Vince Poscente is an internationally acclaimed keynote speaker, founder of The Goal Acceleration Institute, and author of both The Ant and the Elephant and The Age of Speed. His specialty? Helping people achieve big goals in less time. Given that in just four years, Poscente himself trained to go from recreational skier to an Olympic speed skier competing in the 1992 Albertville Olympic Games, we’re thinking he’s pretty well qualified to tell us a thing or two about just going for it, achieving our dreams, and living the lives we want. So, with our interest in his theories piqued, we went ahead and did – probably just what he would do we called him up, and asked him for an interview. He said yes. So, in the spirit of Poscente, we set the clock to five minutes… And without further ado, let’s ready, set, go!

gA: Can you tell us a little about your background and explain how you believe your past got you to your present?

VP: Well, I’ll try to keep this as succinct as possible. What I’m best known for is having gone from recreational skier to an Olympian – who, at my peak, ranked 10th in the world – in just four years. This achievement alone is proof that I somehow put together an effective formula for reaching big goals fast, in this case the Olympic Games.

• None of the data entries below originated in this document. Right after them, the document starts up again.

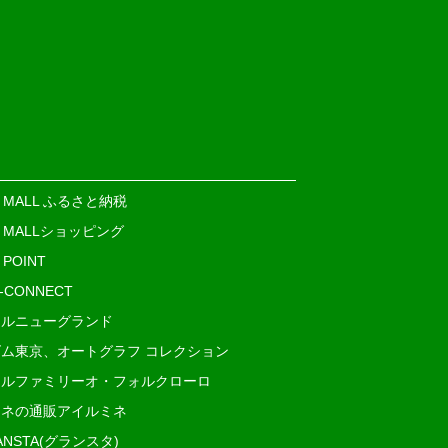
E MALL ふるさと納税
E MALLショッピング
 POINT
i-CONNECT
ルニューグランド
ム東京、オートグラフ コレクション
ルファミリーオ・フォルクローロ
ネの通販アイルミネ
ANSTA(グランスタ)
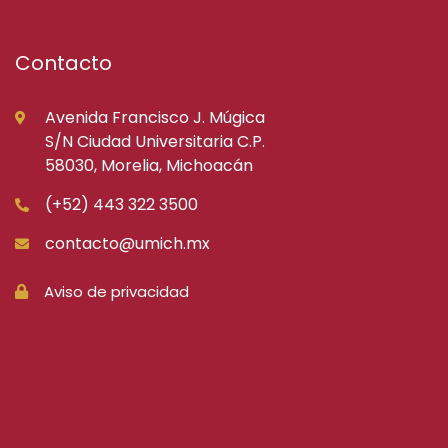
Contacto
Avenida Francisco J. Múgica
S/N Ciudad Universitaria C.P.
58030, Morelia, Michoacán
(+52) 443 322 3500
contacto@umich.mx
Aviso de privacidad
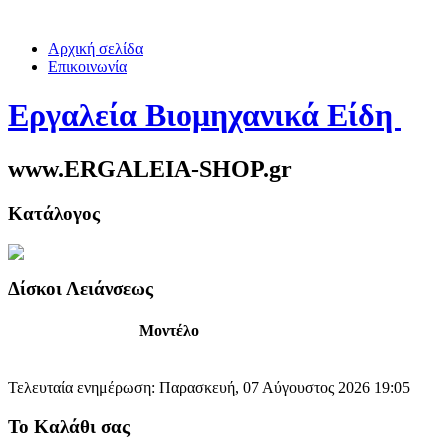
Αρχική σελίδα
Επικοινωνία
Εργαλεία Βιομηχανικά Είδη
www.ERGALEIA-SHOP.gr
Κατάλογος
Δίσκοι Λειάνσεως
Μοντέλο
Τελευταία ενημέρωση: Παρασκευή, 07 Αύγουστος 2026 19:05
Το Καλάθι σας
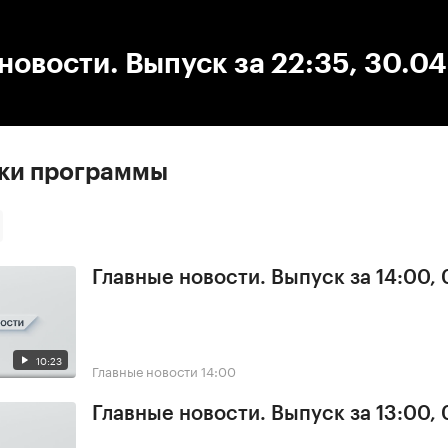
:00
/
00:00
новости. Выпуск за 22:35, 30.0
ски программы
Главные новости. Выпуск за 14:00,
10:23
Главные новости
14:00
Главные новости. Выпуск за 13:00,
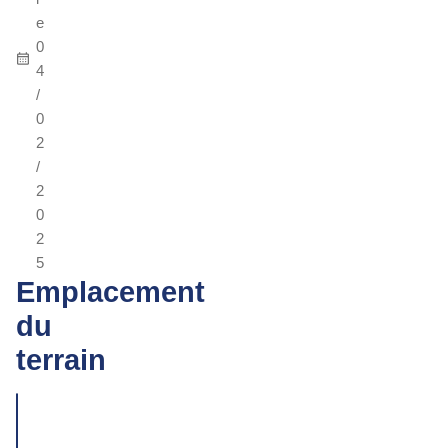
e
0
4
/
0
2
/
2
0
2
5
Emplacement
du
terrain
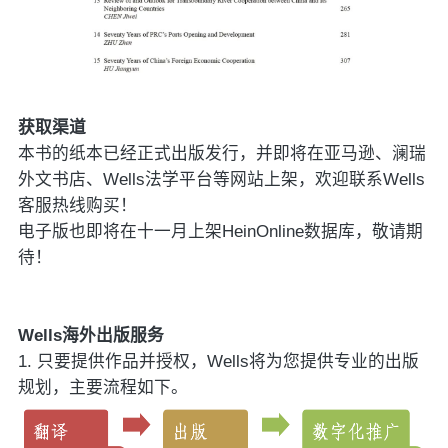
获取渠道
本书的纸本已经正式出版发行，并即将在亚马逊、澜瑞
外文书店、Wells法学平台等网站上架，欢迎联系Wells
客服热线购买！
电子版也即将在十一月上架HeinOnline数据库，敬请期
待！
Wells海外出版服务
1. 只要提供作品并授权，Wells将为您提供专业的出版
规划，主要流程如下。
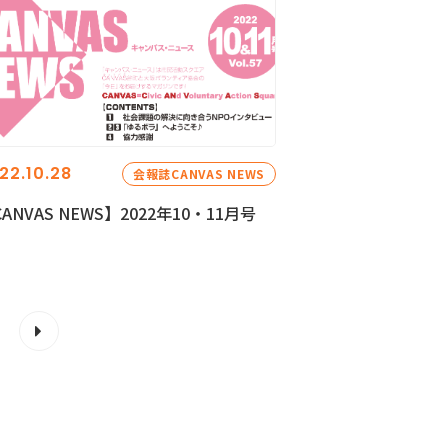
22.10.28
会報誌CANVAS NEWS
ANVAS NEWS】2022年10・11月号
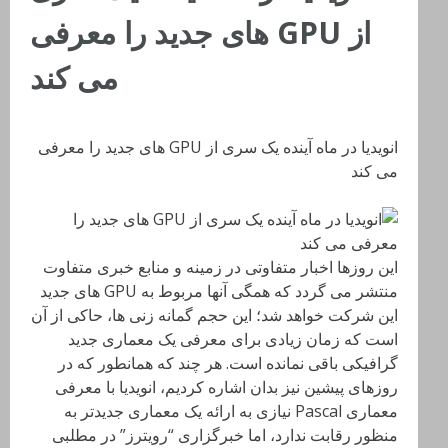
از GPU های جدید را معرفی
می کند
انویدیا در ماه آینده یک سری از GPU های جدید را معرفی
می کند
این روزها اخبار متفاوتی در زمینه و منابع خبری متفاوت
منتشر می گردد که همگی آنها مربوط به GPU های جدید
این شرکت خواهد شد؛ این حجم گمانه زنی ها، حاکی از آن
است که زمان زیادی برای معرفی یک معماری جدید
گرافیکی باقی نمانده است. هر چند که همانطور که در
روزهای پیشین نیز بدان اشاره کردیم، انویدیا با معرفی
معماری Pascal نیازی به ارائه یک معماری جدیدتر به
منظور رقابت ندارد، اما خبرگزاری “رویترز” در مطلبی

Being able to take that achievement and “formula”, and apply it to any number of unrelated goals and objectives – for both myself and my clients – is something I’ve since dedicated my life to. And I must say that it’s very nice that recognition of this unique gift has afforded me a bunch of honors and just an amazing ride through life that’s included being inducted into the Speaker Hall of Fame in both Canada and the U.S., with people like Ronald Reagan, Zig Ziglar and Og Mandino, and becoming a New York Times best-selling author. But ultimately, it’s given me the opportunity to have that sense of contribution in helping other people not only reach their goals, but be real clear on what those goals are. Today, companies have the pressure to reach big objectives, and people working for those companies are feeling overwhelmed. My job is to eliminate that, so that individuals can have more fun, and corporations can achieve their big ambitions fast.

gA: How would you describe the two books of yours that we’ve created summaries of for getAbstract?

VP: The Ant and the Elephant is a personal development book, told in parable format; the ant being the metaphor for the conscious mind, and the elephant for the subconscious. The theory is that when you align your ant and your elephant, then things get easier and more fun; in other words, it’s less arduous to get to where you want to go. But if you have a conscious intention, your ant will head in one direction and your subconscious agenda may be on a completely different path, thereby creating a self-destructive course.

Ultimately the book lays out a formulaic plan on how to align your ant and elephant, whilst being an entertaining read at the same time.

On the other hand, The Age of Speed is more of a case study, a concept book about the world we live in. Contrary to how some have perceived it, the book is not about having more speed in your life, but rather how we can thrive in a fast-paced world without feeling like we’re overwhelmed. (Actually, the subtitle is Thriving in a More Faster Now World, so I don’t know why some readers have misinterpreted the intent. But that’s another note.) I wrote The Age of Speed to have a better perspective on how technology is impacting us – how the distractions can take us down, and how multitasking is a real issue. We’re all feeling like we’re just trying to cope, and we can’t cope our way to excellence and a higher level of results.

gA: How do people’s decision-making habits determine their lives?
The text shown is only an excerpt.